▸ **TASK DESCRIPTION**: Only the lines from the one containing "globe. Many Kulanu" through the final line of the material below should be output, exactly as they stand.
====
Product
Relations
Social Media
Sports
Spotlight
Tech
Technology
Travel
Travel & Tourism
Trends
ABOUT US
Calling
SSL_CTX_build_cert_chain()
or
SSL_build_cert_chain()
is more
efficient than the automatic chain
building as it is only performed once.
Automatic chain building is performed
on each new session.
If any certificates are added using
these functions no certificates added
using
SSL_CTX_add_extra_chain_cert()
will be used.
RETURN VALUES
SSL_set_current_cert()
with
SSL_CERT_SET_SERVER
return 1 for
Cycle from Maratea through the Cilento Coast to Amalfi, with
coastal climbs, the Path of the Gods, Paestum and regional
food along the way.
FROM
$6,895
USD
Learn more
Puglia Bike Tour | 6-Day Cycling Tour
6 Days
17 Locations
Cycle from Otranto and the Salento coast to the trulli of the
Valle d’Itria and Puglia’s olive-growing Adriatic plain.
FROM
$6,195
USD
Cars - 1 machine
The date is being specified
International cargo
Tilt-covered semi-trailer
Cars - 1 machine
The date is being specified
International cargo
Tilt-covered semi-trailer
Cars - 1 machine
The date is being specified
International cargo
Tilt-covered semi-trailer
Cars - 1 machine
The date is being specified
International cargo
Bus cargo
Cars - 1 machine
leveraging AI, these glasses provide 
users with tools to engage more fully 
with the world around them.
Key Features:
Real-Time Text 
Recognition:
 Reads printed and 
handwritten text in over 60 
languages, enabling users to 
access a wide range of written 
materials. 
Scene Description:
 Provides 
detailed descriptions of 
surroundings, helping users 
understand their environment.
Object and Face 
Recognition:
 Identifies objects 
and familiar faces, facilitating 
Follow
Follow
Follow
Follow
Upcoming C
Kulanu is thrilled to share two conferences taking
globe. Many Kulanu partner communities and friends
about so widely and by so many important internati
====
▸ **RESULT**:
globe. Many Kulanu partner communities and friends
about so widely and by so many important internati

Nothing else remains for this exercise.